Just bother to post-process out the least interesting of your failures, travel time, and random encounters and it'll be at least watchable. Which is more than a lot of LP's can say.
I usually feel the opposite way. Truly interesting and engrossing gameplay can allow me to forgive a lot of narrative flaws, because I feel as though great characters and stories coupled with mediocre gameplay may as well be a book, film, TV series or what-have-you. Although the obvious best case is a game excelling in both areas.
XCOM: Enemy Unknown wasn't exactly great shakes when it came to characters or story, but it had an interesting narrative structure. The game is highly freeform, but with a linear set of story events that depends upon the player fulfilling tasks in gameplay rather than moving a character to a physical area or whatnot. Your story objective might be to capture an alien organism, for instance, and the story only progresses once you achieve that -- however many missions it takes, and randomised events continue to take place in the interim. That kind of structure has the potential to not only tell a great story with the advantage of narrative linearity, but to include the kind of freestyle, mechanical narrative that games like Mount & Blade excel at, by constructing minor stories and providing tension just through their gameplay.

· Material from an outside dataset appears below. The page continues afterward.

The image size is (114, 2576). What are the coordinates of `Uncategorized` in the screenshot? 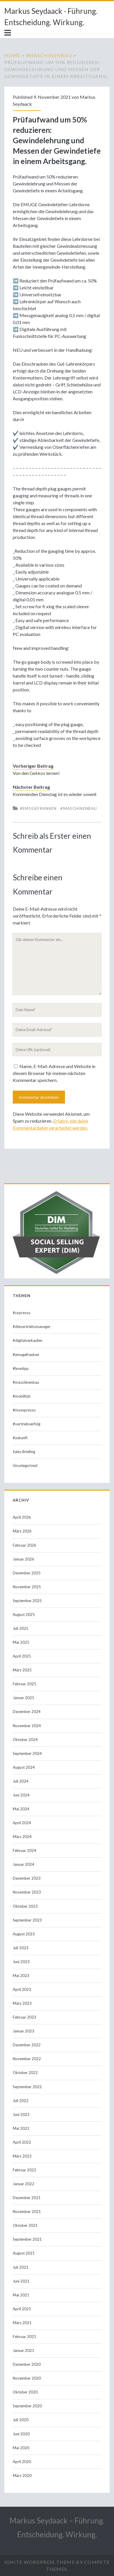 It's located at (25, 1465).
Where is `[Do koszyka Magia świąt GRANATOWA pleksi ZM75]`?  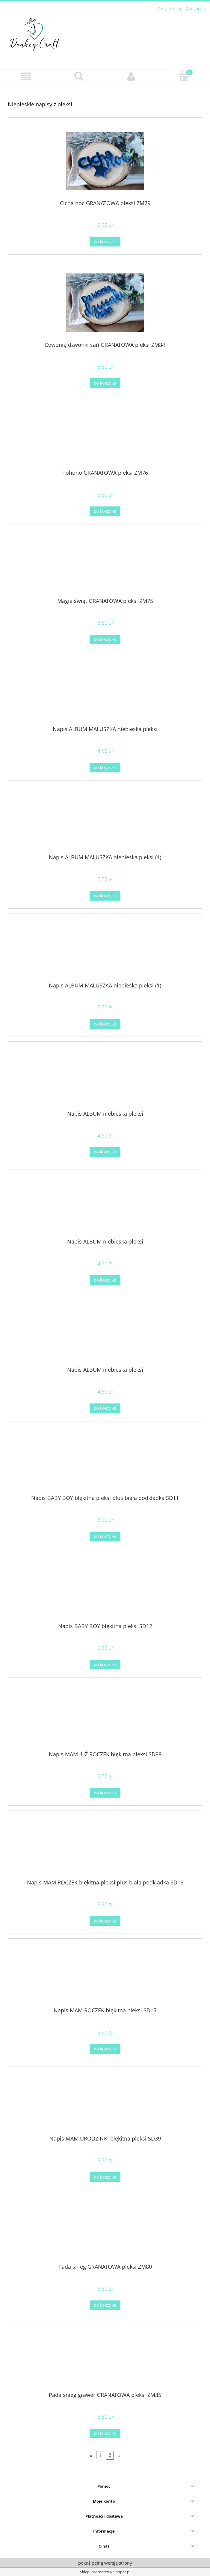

One thing worth noting in Dishonored is that IIRC, it never says "good" or "evil." Rather, it goes with "order" and "chaos." IMO, Order is actually the evil option a lot of the time. But I haven't finished the game, so Idunno if that remains true.
What "gaming problems" were you referring to in Virtue's Last Reward. No spoilers, please. I am buying it tomorrow.
Mostly that it's a visual novel with rather opaque and random puzzles where you have to go 'how the fuck was I supposed to figure that out?'
I feel like 999 was actually enhanced by its initially out-of-place-looking gameplay because of certain revelations about what was actually going on.
Dunno if that will still apply in VLR, since I haven't played it yet.
I was SUPPOSED to get it today. But amazon fucked up, so I have to wait for tomorrow.
^^VLR has a similar thing, but with a completely different gameplay mechanic.
Basically there's no way this couldn't have been a visual novel.
I'm totally okay with that.
Huh, now I'm thinking about the mechanics if VLR was an RPG ala Persona. With the FLOW system and everything. That might be cool actually.
Am I doing it right?
I was originally going for 0 coins, but it's actually impossible to beat the game with less than 300 coins, as beating the final boss gives you 300 coins directly.
Just for the record (because I couldn't respond earlier), I mentioned Iji as an example of a game where pacifist-ending-as-best-ending does not feel forced, not fitting or something like that. I'm not gonna say anything about game design, I'm not competent enough in this area.
Wow, the ending of Dishonored should have a written apology about running out of their cinematics budget.
Also I got Low Chaos despite fucking murdering everyone I could. It actually makes me think the bad ending is harder to get.